Tu sais parler aux fées toi eh bien je veux une baguette magique la mienne est cassée j’en veux une avec un zeste de dragon et une veine de licorne bien apparente ainsi qu’ un œil d’aigle gravé en guise d’étoile au bout
Ah mais je vais trouver ça où?

Sers toi de tes pouvoirs
Mais je n’en n’ai pas
Ah ils disent tous ça ! Si t’as rien d’autre à dire je me recouche

D’accord je vais aller chercher votre baguette magique dites moi juste par où aller
Sors ta boussole lance la en l’air et du côté où elle ne retombera pas ce sera là où tu iras c’est certain !

La boussole monte monte dans les airs et ne redescend pas. Elles reste prise dans la lumière.

j’entends : allez allez circulez ne restez pas là comme ça à bloquer tous les passages. Je me retourne, c’est un arrosoir géant qui utilise sa trompe à trous comme un haut parleur– derrière lui des pâquerettes et des marguerites se fendent la pêche d’un rire sarcastique.

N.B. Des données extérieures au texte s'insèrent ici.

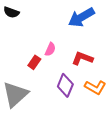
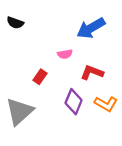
pink semicircle: (50, 49) -> (65, 54), moved, turned 56

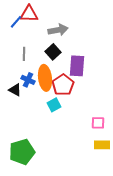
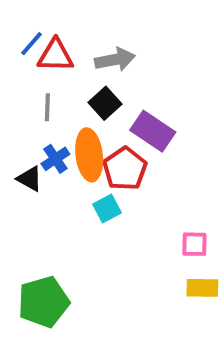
red triangle: (29, 14) -> (55, 56), moved
purple rectangle: (77, 66) -> (153, 131), turned -60
blue cross: (28, 80) -> (55, 159), turned 32

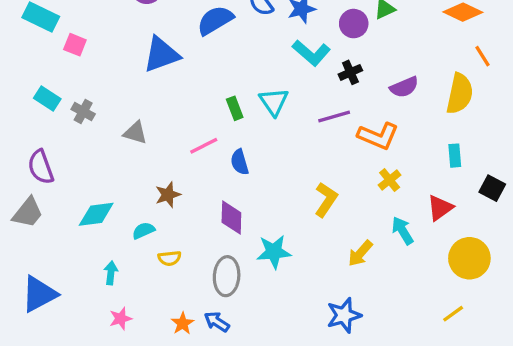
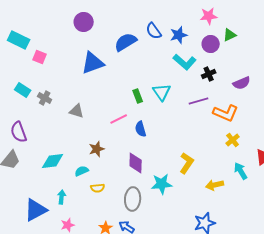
yellow L-shape: (326, 200) -> (187, 163), moved
yellow arrow: (360, 253) -> (215, 185), turned 36
blue triangle: (39, 294) -> (36, 210), moved

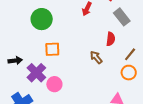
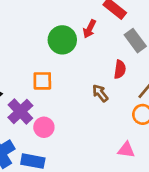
green circle: (42, 19) -> (62, 40), moved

Vous vous moquez mais c’est pas drôle j’ai perdu ma boussole

où ça ?demandent-elles en choeur
je l’ai lancée et elle n’est jamais retombée

et pourquoi retomberait-elle demande l’arrosoir sur un ton fringant et amusé
ici rien ne retombe mon ami tout s’élève – il n’y a qu’une solution pour retrouver les objets perdus c’est monter plus haut donc descendre plus bas
allez dépêchez-vous vous allez rater le dernier limaçon pour la grotte des épistoles.
je ne réfléchissais pas, je courais vite et ouf j’attrapais le dernier limaçon.

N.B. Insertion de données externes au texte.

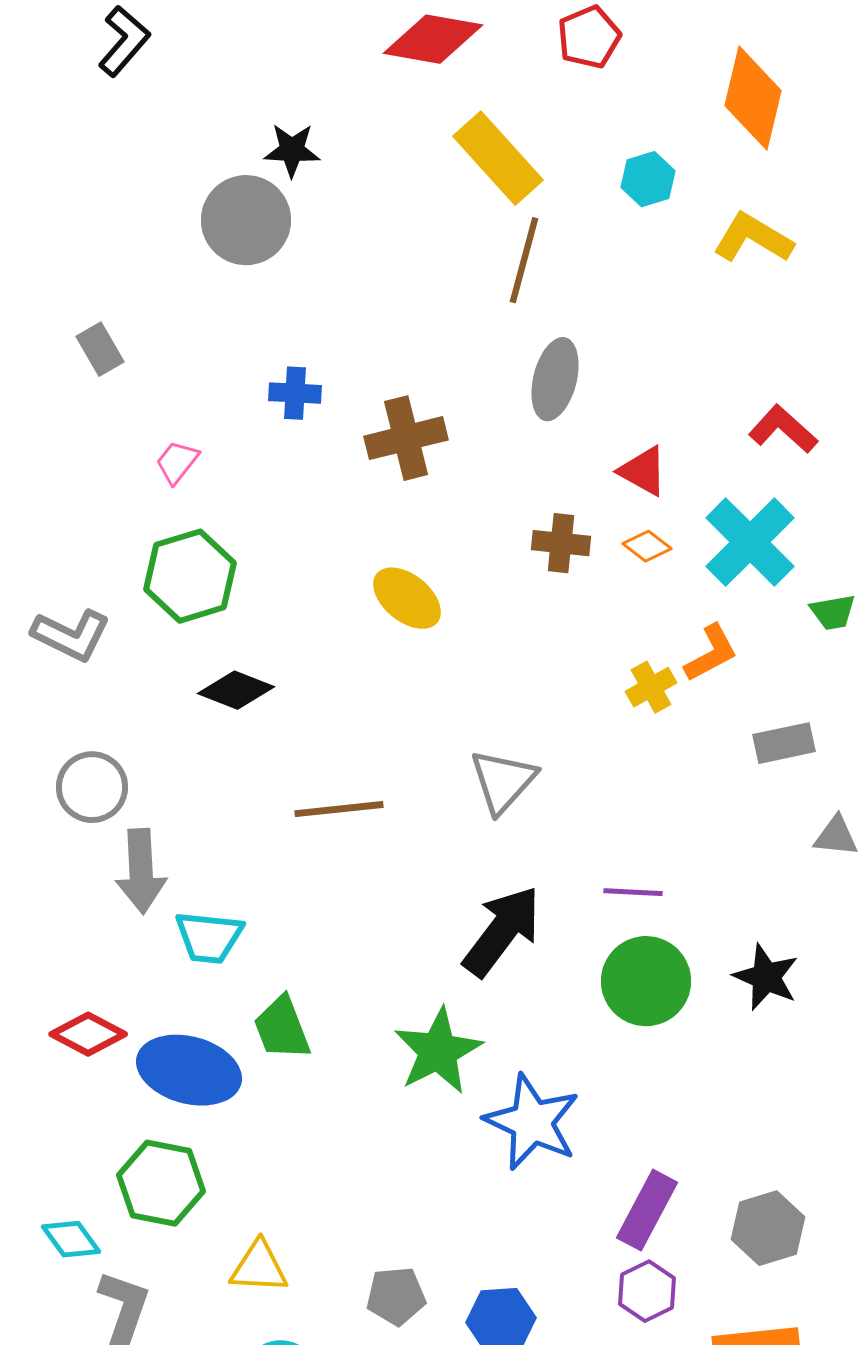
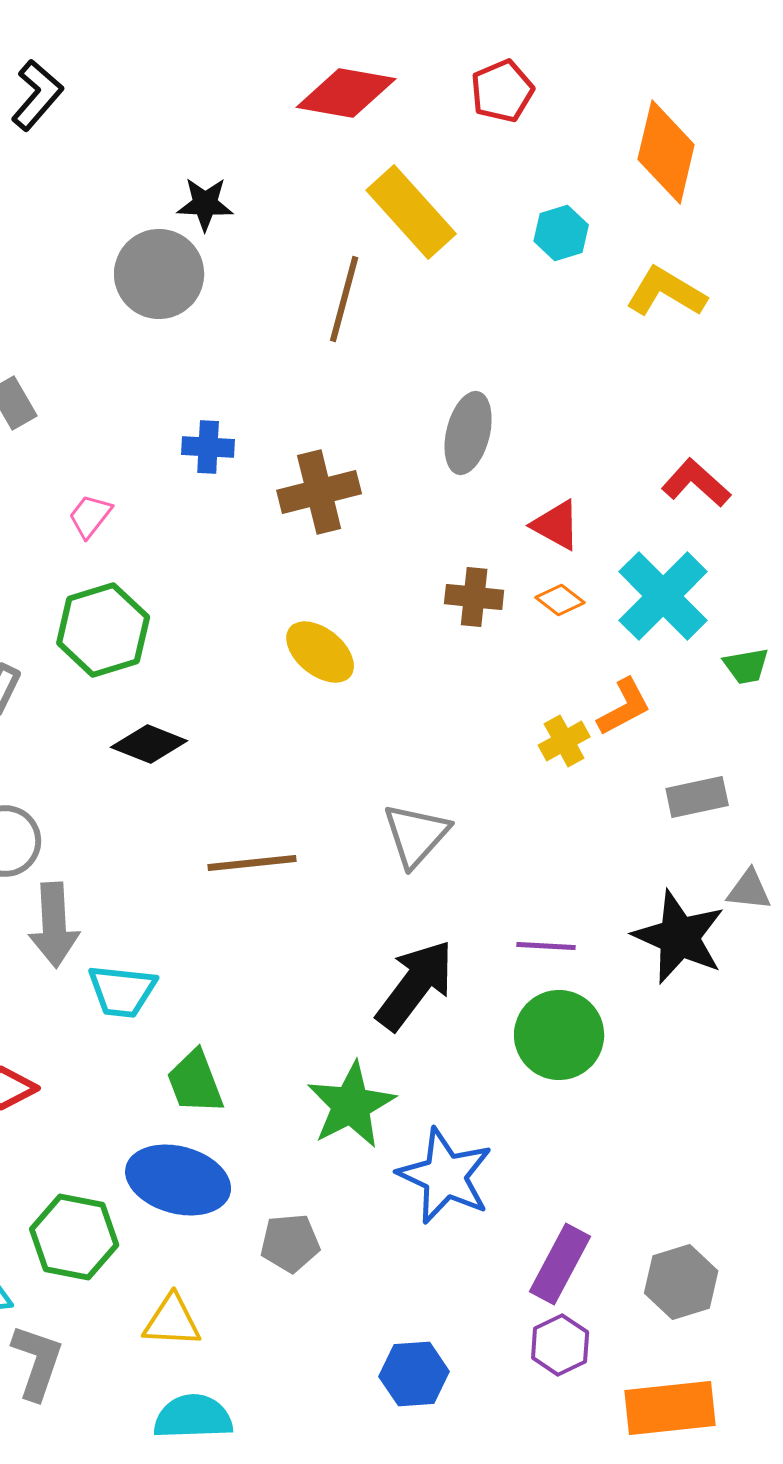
brown line: (524, 260) -> (344, 299), moved
black star: (766, 977) -> (679, 937), moved, size x1.4
blue ellipse: (189, 1070) -> (178, 1180), moved
gray pentagon: (396, 1296) -> (290, 1243), moved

Le chauffeur me conseilla de descendre au terminus. J’arrivais au lieu dit des plumes qui écrivent toutes seules.
C’était un endroit magique où des oiseaux avaient offert leurs plumes pour aider les êtres à retrouver le chemin de leurs ailes et les déployer. Tout y était magnifique. Des plumes de paon, de pigeon, de flamand rose, des plus petits aux plus grands des volatiles, toutes les espèces y étaient représentées.

Les oiseaux étaient venus ici, et parfois de très très loin pour déposer leur offrande. Ils avaient fait la promesse d’être les messagers de l’invisible, de ses forces et de ne jamais laissé tomber aucun être. Et ce rituel durait depuis des temps sans commencement.
Dans ce lieu on se sentait pousser des zèles, on se vivait léger, céleste, inspiré.

Parler d’oiseaux invitait naturellement à lever le regard et là on voyait la ronde des planètes tournant sur elle-même avec d’autres, comme une assemblée de sages chantant une délicate et puissante mélopée qui emplissait de sérénité tous les pores de la peau qui devenaient alors portes.
J’en choisissais une, une fois franchie j’y trouvais par terre la baguette de la fée. Je lui offris. J’en choisis une autre, à peine entrée, un ange à la coiffe fleurie et souriant me rendit ma boussole. Je remerciais. J’en choisis encore une autre, un scarabée me chuchota à l’oreille que la réponse à mes questions allait venir bientôt de la manière la plus inattendue qui soit. Je m’inclinais. Il fallait juste garder les pieds sur terre et le coeur relié à tous les réseaux d’étoiles qui veillaient là sur les âmes en désir de liaison renouvelée.
Et alors la magie de nouveaux possibles opérerait comme elle l’avait toujours fée, tranquillement, naturellement, sur le pas de la porte entrouverte, une fois la plénitude reconnectée, et l’attente dissipée.